As Irina Sandul´s article this week should make clear, adoption is a big business that draws in lots of money, and where there is money, there are those who will try to get at it by any means necessary. This is bad enough in other areas, but doubly pernicious when children - the least protected and most vulnerable members of any society - are involved. It is one thing to fork out a few hundred rubles to the traffic police, and another to shell out thousands of dollars to an "intermediary" at an adoption agency. The former is simply annoying and a reminder of the inefficiency of the system.

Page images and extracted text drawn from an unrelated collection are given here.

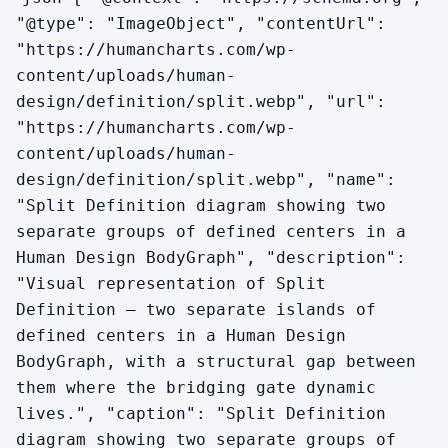
"@type": "ImageObject", "contentUrl":
"https://humancharts.com/wp-
content/uploads/human-
design/definition/split.webp", "url":
"https://humancharts.com/wp-
content/uploads/human-
design/definition/split.webp", "name":
"Split Definition diagram showing two
separate groups of defined centers in a
Human Design BodyGraph", "description":
"Visual representation of Split
Definition — two separate islands of
defined centers in a Human Design
BodyGraph, with a structural gap between
them where the bridging gate dynamic
lives.", "caption": "Split Definition
diagram showing two separate groups of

The latter is making a quick buck from the well-being of children.

As in Latin America, another region in which the price for adopting a child far exceeds the average national income, the adoption process here serves to line the pockets of officials and plain thugs. Their concerns lie largely with their own wallets, not the fate of the children who, in an ideal world or even a somewhat more humane one, would be their chief concern.

At its ugliest, this can take the form of the literal buying and selling of human babies. This is not adoption - it is closer, in fact, to slavery. Moreover, it leads to the victory of the dollar over any concern of the possible compatibility of the child with his or her future parents - who often are not fit to raise children at all.

There are many children in Russia and elsewhere who could use a stable family and a set of identifiable, loving parents. We only hope, for their sake, that something is done to help correct this sorry state of affairs, and soon.